◆ Task to complete: The complete listing should be restated exactly.

◆ Recorded data:
====================
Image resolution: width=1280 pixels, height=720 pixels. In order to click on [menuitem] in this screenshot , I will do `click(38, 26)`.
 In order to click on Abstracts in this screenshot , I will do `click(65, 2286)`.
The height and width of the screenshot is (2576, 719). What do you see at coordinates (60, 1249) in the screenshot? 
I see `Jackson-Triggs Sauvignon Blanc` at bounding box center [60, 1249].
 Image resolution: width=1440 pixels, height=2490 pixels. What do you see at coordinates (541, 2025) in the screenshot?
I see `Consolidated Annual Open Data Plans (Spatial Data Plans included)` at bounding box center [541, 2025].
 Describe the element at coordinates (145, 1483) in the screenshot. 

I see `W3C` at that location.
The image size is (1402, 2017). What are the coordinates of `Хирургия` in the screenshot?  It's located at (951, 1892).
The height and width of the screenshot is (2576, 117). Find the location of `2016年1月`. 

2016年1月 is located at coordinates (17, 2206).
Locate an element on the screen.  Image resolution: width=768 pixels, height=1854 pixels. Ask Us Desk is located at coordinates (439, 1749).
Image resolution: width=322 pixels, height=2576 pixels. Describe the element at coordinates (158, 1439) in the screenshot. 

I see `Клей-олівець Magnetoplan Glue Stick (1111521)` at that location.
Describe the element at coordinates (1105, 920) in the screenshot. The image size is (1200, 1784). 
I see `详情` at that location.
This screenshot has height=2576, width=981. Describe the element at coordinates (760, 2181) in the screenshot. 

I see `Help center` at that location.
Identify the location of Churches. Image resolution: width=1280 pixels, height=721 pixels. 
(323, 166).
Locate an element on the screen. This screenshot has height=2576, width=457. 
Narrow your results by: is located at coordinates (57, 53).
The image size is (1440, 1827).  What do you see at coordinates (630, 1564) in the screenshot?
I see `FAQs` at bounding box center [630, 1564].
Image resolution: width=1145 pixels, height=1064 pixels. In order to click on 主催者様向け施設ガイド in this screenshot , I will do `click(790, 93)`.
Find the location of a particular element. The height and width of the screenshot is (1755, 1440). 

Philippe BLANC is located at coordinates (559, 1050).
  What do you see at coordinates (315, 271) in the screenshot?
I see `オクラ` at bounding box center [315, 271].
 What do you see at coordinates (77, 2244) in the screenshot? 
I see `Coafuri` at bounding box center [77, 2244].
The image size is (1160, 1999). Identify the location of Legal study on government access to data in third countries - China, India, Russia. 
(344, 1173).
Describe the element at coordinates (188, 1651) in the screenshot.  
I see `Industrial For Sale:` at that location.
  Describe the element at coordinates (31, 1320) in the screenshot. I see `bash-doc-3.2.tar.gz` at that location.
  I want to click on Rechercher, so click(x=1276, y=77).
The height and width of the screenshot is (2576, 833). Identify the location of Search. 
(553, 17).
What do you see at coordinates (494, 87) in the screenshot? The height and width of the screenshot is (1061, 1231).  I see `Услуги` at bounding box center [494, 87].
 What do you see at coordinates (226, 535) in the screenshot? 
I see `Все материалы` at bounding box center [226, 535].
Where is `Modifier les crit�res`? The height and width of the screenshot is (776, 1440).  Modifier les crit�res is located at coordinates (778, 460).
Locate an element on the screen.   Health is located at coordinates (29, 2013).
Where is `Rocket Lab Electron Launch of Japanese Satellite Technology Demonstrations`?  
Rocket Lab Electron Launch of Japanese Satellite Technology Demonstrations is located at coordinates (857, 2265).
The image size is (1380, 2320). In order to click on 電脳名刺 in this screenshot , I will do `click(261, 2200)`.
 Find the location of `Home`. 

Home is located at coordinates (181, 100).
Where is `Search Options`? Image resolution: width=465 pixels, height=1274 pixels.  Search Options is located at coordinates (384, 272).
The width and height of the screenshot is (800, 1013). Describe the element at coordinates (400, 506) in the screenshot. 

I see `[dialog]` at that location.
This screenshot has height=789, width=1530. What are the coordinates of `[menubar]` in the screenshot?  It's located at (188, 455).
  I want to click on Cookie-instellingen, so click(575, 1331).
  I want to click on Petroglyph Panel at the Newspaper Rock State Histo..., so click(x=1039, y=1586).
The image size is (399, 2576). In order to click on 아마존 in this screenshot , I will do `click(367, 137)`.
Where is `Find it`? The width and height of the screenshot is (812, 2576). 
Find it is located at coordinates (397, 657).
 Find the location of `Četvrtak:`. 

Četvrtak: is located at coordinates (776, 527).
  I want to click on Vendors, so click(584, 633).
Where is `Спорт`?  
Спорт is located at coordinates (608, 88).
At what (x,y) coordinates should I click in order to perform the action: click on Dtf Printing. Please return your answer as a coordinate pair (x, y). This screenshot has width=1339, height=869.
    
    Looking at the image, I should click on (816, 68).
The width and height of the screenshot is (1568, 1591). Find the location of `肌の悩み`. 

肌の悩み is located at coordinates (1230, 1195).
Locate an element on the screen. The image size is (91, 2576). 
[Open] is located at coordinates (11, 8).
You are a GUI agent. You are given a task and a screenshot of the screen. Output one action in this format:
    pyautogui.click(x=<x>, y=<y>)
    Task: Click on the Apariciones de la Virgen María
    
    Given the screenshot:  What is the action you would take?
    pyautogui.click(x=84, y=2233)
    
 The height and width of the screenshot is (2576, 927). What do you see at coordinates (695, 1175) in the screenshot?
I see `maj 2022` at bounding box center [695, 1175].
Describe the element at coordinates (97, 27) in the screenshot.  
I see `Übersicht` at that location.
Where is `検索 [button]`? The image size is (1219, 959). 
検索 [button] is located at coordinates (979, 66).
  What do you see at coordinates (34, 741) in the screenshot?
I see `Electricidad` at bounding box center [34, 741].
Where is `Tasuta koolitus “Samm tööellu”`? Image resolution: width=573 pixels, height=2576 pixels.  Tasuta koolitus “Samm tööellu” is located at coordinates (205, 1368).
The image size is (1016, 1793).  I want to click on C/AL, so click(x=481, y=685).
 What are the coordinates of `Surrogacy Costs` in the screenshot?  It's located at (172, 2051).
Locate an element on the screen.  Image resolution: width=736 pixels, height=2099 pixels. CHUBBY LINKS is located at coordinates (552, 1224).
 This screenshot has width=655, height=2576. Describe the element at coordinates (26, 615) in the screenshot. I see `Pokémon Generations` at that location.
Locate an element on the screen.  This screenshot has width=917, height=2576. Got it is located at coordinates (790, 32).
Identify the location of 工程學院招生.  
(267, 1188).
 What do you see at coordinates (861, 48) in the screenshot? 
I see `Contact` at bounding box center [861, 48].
====================
◆ Result for this exercise:
Image resolution: width=1280 pixels, height=720 pixels. In order to click on [menuitem] in this screenshot , I will do `click(38, 26)`.
 In order to click on Abstracts in this screenshot , I will do `click(65, 2286)`.
The height and width of the screenshot is (2576, 719). What do you see at coordinates (60, 1249) in the screenshot? 
I see `Jackson-Triggs Sauvignon Blanc` at bounding box center [60, 1249].
 Image resolution: width=1440 pixels, height=2490 pixels. What do you see at coordinates (541, 2025) in the screenshot?
I see `Consolidated Annual Open Data Plans (Spatial Data Plans included)` at bounding box center [541, 2025].
 Describe the element at coordinates (145, 1483) in the screenshot. 

I see `W3C` at that location.
The image size is (1402, 2017). What are the coordinates of `Хирургия` in the screenshot?  It's located at (951, 1892).
The height and width of the screenshot is (2576, 117). Find the location of `2016年1月`. 

2016年1月 is located at coordinates (17, 2206).
Locate an element on the screen.  Image resolution: width=768 pixels, height=1854 pixels. Ask Us Desk is located at coordinates (439, 1749).
Image resolution: width=322 pixels, height=2576 pixels. Describe the element at coordinates (158, 1439) in the screenshot. 

I see `Клей-олівець Magnetoplan Glue Stick (1111521)` at that location.
Describe the element at coordinates (1105, 920) in the screenshot. The image size is (1200, 1784). 
I see `详情` at that location.
This screenshot has height=2576, width=981. Describe the element at coordinates (760, 2181) in the screenshot. 

I see `Help center` at that location.
Identify the location of Churches. Image resolution: width=1280 pixels, height=721 pixels. 
(323, 166).
Locate an element on the screen. This screenshot has height=2576, width=457. 
Narrow your results by: is located at coordinates (57, 53).
The image size is (1440, 1827).  What do you see at coordinates (630, 1564) in the screenshot?
I see `FAQs` at bounding box center [630, 1564].
Image resolution: width=1145 pixels, height=1064 pixels. In order to click on 主催者様向け施設ガイド in this screenshot , I will do `click(790, 93)`.
Find the location of a particular element. The height and width of the screenshot is (1755, 1440). 

Philippe BLANC is located at coordinates (559, 1050).
  What do you see at coordinates (315, 271) in the screenshot?
I see `オクラ` at bounding box center [315, 271].
 What do you see at coordinates (77, 2244) in the screenshot? 
I see `Coafuri` at bounding box center [77, 2244].
The image size is (1160, 1999). Identify the location of Legal study on government access to data in third countries - China, India, Russia. 
(344, 1173).
Describe the element at coordinates (188, 1651) in the screenshot.  
I see `Industrial For Sale:` at that location.
  Describe the element at coordinates (31, 1320) in the screenshot. I see `bash-doc-3.2.tar.gz` at that location.
  I want to click on Rechercher, so click(x=1276, y=77).
The height and width of the screenshot is (2576, 833). Identify the location of Search. 
(553, 17).
What do you see at coordinates (494, 87) in the screenshot? The height and width of the screenshot is (1061, 1231).  I see `Услуги` at bounding box center [494, 87].
 What do you see at coordinates (226, 535) in the screenshot? 
I see `Все материалы` at bounding box center [226, 535].
Where is `Modifier les crit�res`? The height and width of the screenshot is (776, 1440).  Modifier les crit�res is located at coordinates (778, 460).
Locate an element on the screen.   Health is located at coordinates (29, 2013).
Where is `Rocket Lab Electron Launch of Japanese Satellite Technology Demonstrations`?  
Rocket Lab Electron Launch of Japanese Satellite Technology Demonstrations is located at coordinates (857, 2265).
The image size is (1380, 2320). In order to click on 電脳名刺 in this screenshot , I will do `click(261, 2200)`.
 Find the location of `Home`. 

Home is located at coordinates (181, 100).
Where is `Search Options`? Image resolution: width=465 pixels, height=1274 pixels.  Search Options is located at coordinates (384, 272).
The width and height of the screenshot is (800, 1013). Describe the element at coordinates (400, 506) in the screenshot. 

I see `[dialog]` at that location.
This screenshot has height=789, width=1530. What are the coordinates of `[menubar]` in the screenshot?  It's located at (188, 455).
  I want to click on Cookie-instellingen, so click(575, 1331).
  I want to click on Petroglyph Panel at the Newspaper Rock State Histo..., so click(x=1039, y=1586).
The image size is (399, 2576). In order to click on 아마존 in this screenshot , I will do `click(367, 137)`.
Where is `Find it`? The width and height of the screenshot is (812, 2576). 
Find it is located at coordinates (397, 657).
 Find the location of `Četvrtak:`. 

Četvrtak: is located at coordinates (776, 527).
  I want to click on Vendors, so click(584, 633).
Where is `Спорт`?  
Спорт is located at coordinates (608, 88).
At what (x,y) coordinates should I click in order to perform the action: click on Dtf Printing. Please return your answer as a coordinate pair (x, y). This screenshot has width=1339, height=869.
    
    Looking at the image, I should click on (816, 68).
The width and height of the screenshot is (1568, 1591). Find the location of `肌の悩み`. 

肌の悩み is located at coordinates (1230, 1195).
Locate an element on the screen. The image size is (91, 2576). 
[Open] is located at coordinates (11, 8).
You are a GUI agent. You are given a task and a screenshot of the screen. Output one action in this format:
    pyautogui.click(x=<x>, y=<y>)
    Task: Click on the Apariciones de la Virgen María
    
    Given the screenshot:  What is the action you would take?
    pyautogui.click(x=84, y=2233)
    
 The height and width of the screenshot is (2576, 927). What do you see at coordinates (695, 1175) in the screenshot?
I see `maj 2022` at bounding box center [695, 1175].
Describe the element at coordinates (97, 27) in the screenshot.  
I see `Übersicht` at that location.
Where is `検索 [button]`? The image size is (1219, 959). 
検索 [button] is located at coordinates (979, 66).
  What do you see at coordinates (34, 741) in the screenshot?
I see `Electricidad` at bounding box center [34, 741].
Where is `Tasuta koolitus “Samm tööellu”`? Image resolution: width=573 pixels, height=2576 pixels.  Tasuta koolitus “Samm tööellu” is located at coordinates (205, 1368).
The image size is (1016, 1793).  I want to click on C/AL, so click(x=481, y=685).
 What are the coordinates of `Surrogacy Costs` in the screenshot?  It's located at (172, 2051).
Locate an element on the screen.  Image resolution: width=736 pixels, height=2099 pixels. CHUBBY LINKS is located at coordinates (552, 1224).
 This screenshot has width=655, height=2576. Describe the element at coordinates (26, 615) in the screenshot. I see `Pokémon Generations` at that location.
Locate an element on the screen.  This screenshot has width=917, height=2576. Got it is located at coordinates (790, 32).
Identify the location of 工程學院招生.  
(267, 1188).
 What do you see at coordinates (861, 48) in the screenshot? 
I see `Contact` at bounding box center [861, 48].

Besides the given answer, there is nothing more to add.